Sciencemadness Discussion Board

Equilibration, Intramolecular/Hamiltonian energy

aplrt - 24-11-2010 at 11:56

I was wondering if someone here could help with the physical interpretation of my data. I have performed a molecular dynamics simulation and calculated/plotted the intramolecular energy and the Hamiltonian energy (total energy including my 'heatbath') during the equilibration stage. Why is the Hamiltonian energy decreasing over time, whereas the intramolecular energy is increasing ? I was told that this has something to do with the total energy remaining constant, but I couldn't fully grasp the explanation.

Also, what happens if the intramolecular potential energy is 'too small' or 'too large' ?

Thanks for any help.

[Edited on 24-11-2010 by aplrt]

[Edited on 24-11-2010 by aplrt]

watson.fawkes - 24-11-2010 at 13:03

Quote: Originally posted by aplrt  
I was wondering if someone here could help with the physical interpretation of my data. I have performed a molecular dynamics simulation and calculated/plotted the intramolecular energy and the Hamiltonian energy (total energy including my 'heatbath') during the equilibration stage. Why is the Hamiltonian energy decreasing over time, whereas the intramolecular energy is increasing ? I was told that this has something to do with the total energy remaining constant, but I couldn't fully grasp the explanation.
There's barely enough information to say much anything at all here, really, except a few generalities.

One thing is immediately obvious to me, though. If you have a heat bath, it's not part of your Hamiltonian function. A heat bath is a term of art for a constant temperature reservoir that can source or sink arbitrary amounts of heat energy. Its energy is not bounded. Each value of the Hamiltonian is bounded; that's what it means to be a function. So your heat bath is not represented in that function.

With that problem out of the way, if your Hamiltonian function is decreasing, that means that the system is losing energy to its environment. In other words, your reaction is exothermic. Non-constant Hamiltonians are typical for non-adiabatic processes.

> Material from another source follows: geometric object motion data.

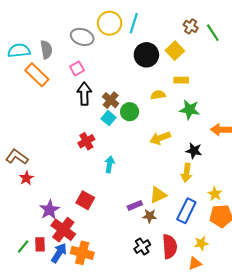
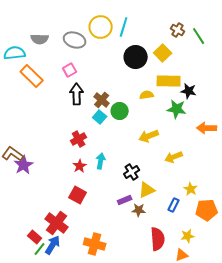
gray semicircle: (46, 50) -> (40, 39), moved, turned 102
yellow rectangle: (181, 80) -> (169, 81), size x1.6
black star: (194, 151) -> (189, 91), moved
yellow arrow: (186, 173) -> (174, 157), moved, turned 60
red star: (26, 178) -> (80, 166), moved
yellow star: (215, 194) -> (191, 189), moved
purple star: (50, 210) -> (24, 165), moved
blue rectangle: (186, 211) -> (174, 205), size x0.6
red rectangle: (40, 244) -> (35, 237), turned -48
green line: (23, 247) -> (40, 249), moved
black cross: (142, 247) -> (132, 172), moved
orange cross: (82, 253) -> (95, 244), moved

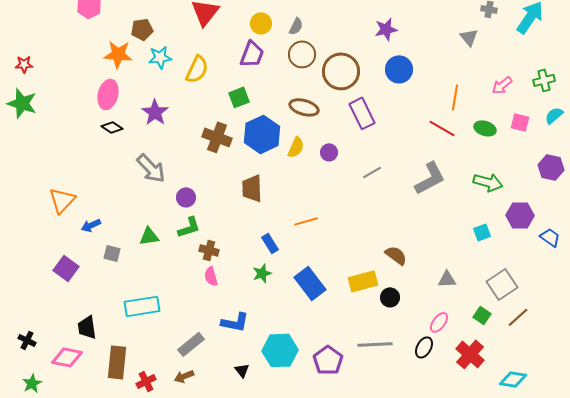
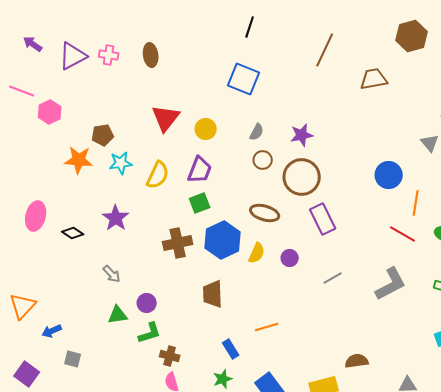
yellow circle: (261, 23) -> (206, 129), moved
purple star: (386, 29) -> (302, 135), moved
purple trapezoid: (252, 54) -> (200, 170), moved
brown circle: (302, 54) -> (263, 160), size x0.7
blue circle: (399, 69) -> (389, 175), moved
pink ellipse: (108, 94) -> (36, 216), moved
brown cross: (217, 137) -> (178, 243), turned -32
gray arrow: (151, 168) -> (112, 274), size x0.6
green triangle: (149, 236) -> (118, 315), moved
brown semicircle: (396, 255) -> (357, 361), turned -45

If your intramolecular energy is increasing, it means that your enthalpy is increasing, assuming constant pressure and volume, not that I should really assume that, given that you didn't say anything about either.

Now it's mighty unusual to have both enthalpy increase and an exotherm if you start at the equilibrium temperature, which leads me to believe that your reactants are starting effectively above that temperature, or in some other non-generic initial condition you haven't stated.

I'm giving you the benefit of the doubt that the simulation is sound in the first place. This may well be overgenerous, given how little you've said about it.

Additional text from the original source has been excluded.